Ebola Red Alert worldwide
Meantime, fears that the West African Ebola outbreak could spread to other continents are growing with European and Asian countries on alert as a leading medical charity warn the epidemic is out of control.
Doctors Without Borders (MSF) said the crisis gripping Guinea, Liberia and Sierra Leone would only get worse and warned there was no overarching strategy to handle the world’s worst outbreak of the disease. US Christian charity Samaritan’s Purse was temporarily withdrawing its non-essential staff from Liberia, it said, citing regional “instability and ongoing security issues”.
Hong Kong announced quarantine measures for suspected cases, although one woman arriving from Africa with possible symptoms tested negative, while the EU said it was ready to deal with the threat. The International Civil Aviation Organization (ICAO) has held talks with global health officials on potential measures to halt the spread of the disease. In Britain, where one person has tested negative for the disease, Foreign Secretary Philip Hammond said it was regarded as “a very serious threat”
An emergency meeting had decided that the best approach was to provide “additional resources to deal with the disease at source” in West Africa, he added.
Ebola can kill victims within days, causing severe fever and muscle pain, vomiting, diarrhoea and, in some cases, organ failure and unstoppable bleeding. 57 more deaths from the Ebola epidemic spreading alarm in West Africa have pushed the overall fatality toll from the outbreak to 729, the World Health Organization said yesterday. The 57 deaths were recorded between Thursday and Sunday last week in Guinea, Liberia, Nigeria and Sierra Leone, the UN health agency said in a statement.

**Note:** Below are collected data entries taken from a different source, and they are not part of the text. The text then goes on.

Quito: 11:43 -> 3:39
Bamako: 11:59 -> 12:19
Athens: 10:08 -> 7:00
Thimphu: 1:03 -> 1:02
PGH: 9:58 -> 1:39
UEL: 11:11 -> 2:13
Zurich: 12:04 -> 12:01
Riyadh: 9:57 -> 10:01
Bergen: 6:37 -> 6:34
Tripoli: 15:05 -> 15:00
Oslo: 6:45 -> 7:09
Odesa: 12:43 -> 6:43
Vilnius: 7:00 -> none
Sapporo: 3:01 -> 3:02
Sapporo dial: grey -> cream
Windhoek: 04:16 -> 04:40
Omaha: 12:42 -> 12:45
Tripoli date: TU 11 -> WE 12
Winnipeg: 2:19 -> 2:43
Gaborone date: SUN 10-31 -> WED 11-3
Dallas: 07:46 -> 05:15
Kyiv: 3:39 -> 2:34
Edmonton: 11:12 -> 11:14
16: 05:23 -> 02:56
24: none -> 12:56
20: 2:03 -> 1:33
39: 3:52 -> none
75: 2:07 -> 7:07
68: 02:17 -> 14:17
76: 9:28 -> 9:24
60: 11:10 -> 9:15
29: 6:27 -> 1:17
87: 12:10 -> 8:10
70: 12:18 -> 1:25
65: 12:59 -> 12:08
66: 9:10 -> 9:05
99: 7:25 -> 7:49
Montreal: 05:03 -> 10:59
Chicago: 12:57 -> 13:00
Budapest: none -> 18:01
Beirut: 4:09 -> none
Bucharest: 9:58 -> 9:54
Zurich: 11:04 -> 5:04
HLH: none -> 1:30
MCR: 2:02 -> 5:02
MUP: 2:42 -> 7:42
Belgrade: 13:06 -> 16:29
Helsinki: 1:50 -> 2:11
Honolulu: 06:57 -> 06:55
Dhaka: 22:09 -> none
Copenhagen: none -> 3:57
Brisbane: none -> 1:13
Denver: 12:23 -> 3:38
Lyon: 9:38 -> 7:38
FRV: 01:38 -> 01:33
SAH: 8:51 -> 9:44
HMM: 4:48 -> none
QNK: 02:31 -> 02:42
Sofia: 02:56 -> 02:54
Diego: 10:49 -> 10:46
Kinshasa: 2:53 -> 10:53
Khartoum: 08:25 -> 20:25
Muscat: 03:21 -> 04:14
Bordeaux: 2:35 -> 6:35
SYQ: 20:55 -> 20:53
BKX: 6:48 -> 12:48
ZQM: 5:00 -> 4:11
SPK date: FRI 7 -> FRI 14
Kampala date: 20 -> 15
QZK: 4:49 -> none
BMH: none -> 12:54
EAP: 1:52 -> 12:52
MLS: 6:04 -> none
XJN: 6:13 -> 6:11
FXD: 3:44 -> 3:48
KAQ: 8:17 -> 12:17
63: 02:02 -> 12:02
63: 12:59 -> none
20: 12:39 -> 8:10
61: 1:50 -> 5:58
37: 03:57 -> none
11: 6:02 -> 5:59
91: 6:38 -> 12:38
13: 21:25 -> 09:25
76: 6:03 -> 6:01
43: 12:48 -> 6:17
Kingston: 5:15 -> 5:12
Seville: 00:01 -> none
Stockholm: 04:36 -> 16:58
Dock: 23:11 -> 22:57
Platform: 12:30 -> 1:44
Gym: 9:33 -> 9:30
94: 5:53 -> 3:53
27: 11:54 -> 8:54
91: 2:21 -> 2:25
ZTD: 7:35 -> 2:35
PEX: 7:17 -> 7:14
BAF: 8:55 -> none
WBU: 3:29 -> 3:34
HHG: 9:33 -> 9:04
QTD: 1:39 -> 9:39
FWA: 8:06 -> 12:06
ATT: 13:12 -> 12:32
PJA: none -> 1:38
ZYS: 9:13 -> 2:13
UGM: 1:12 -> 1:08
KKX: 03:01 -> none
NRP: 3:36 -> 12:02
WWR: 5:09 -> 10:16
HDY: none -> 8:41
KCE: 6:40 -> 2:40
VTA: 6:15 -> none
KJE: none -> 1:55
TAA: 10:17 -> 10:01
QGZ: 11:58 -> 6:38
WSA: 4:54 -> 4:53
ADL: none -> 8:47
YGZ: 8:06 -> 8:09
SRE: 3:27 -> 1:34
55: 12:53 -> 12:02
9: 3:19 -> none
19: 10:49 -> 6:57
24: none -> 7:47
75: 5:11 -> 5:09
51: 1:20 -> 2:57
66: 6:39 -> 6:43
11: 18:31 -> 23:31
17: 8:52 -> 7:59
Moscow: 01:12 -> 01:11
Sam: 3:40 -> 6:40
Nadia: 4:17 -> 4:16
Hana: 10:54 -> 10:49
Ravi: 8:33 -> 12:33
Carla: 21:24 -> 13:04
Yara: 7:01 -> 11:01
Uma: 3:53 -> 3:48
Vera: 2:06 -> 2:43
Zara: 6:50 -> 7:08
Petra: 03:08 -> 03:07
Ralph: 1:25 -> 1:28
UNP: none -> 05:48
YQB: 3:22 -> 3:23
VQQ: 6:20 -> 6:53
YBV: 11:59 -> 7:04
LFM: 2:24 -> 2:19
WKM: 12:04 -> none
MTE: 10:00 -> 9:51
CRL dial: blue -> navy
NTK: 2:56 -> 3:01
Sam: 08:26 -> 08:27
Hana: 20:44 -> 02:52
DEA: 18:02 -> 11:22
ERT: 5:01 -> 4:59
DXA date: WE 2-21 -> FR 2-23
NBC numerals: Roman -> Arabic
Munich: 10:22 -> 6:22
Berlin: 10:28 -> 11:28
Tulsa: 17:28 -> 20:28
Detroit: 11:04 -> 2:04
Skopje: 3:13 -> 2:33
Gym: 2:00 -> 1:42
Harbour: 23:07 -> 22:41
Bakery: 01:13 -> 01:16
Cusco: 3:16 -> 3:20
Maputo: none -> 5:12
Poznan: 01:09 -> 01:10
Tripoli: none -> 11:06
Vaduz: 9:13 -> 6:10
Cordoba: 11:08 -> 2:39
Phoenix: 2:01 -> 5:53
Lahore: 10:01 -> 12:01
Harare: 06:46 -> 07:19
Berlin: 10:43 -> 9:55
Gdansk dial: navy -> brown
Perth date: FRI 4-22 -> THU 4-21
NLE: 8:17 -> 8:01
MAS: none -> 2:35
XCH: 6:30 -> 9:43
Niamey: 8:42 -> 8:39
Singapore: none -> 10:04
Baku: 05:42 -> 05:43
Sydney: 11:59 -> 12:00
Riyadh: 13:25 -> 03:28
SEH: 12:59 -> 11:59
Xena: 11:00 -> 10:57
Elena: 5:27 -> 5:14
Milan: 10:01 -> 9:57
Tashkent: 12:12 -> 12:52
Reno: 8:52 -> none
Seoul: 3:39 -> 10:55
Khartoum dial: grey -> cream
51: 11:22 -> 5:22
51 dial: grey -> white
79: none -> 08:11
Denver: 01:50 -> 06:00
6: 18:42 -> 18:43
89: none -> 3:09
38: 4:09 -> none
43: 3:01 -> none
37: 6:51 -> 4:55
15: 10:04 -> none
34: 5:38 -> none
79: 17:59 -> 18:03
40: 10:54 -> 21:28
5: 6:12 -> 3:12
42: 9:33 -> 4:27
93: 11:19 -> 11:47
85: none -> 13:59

It added that 122 new cases were detected over the four days, taking the total number of confirmed and likely infected cases to 1,323.Bart Janssens, MSFs director of operations, warned that governments and global bodies had no “overarching view” of how to tackle the outbreak. This epidemic is unprecedented, absolutely out of control and the situation can only get worse, because it is still spreading”, he said.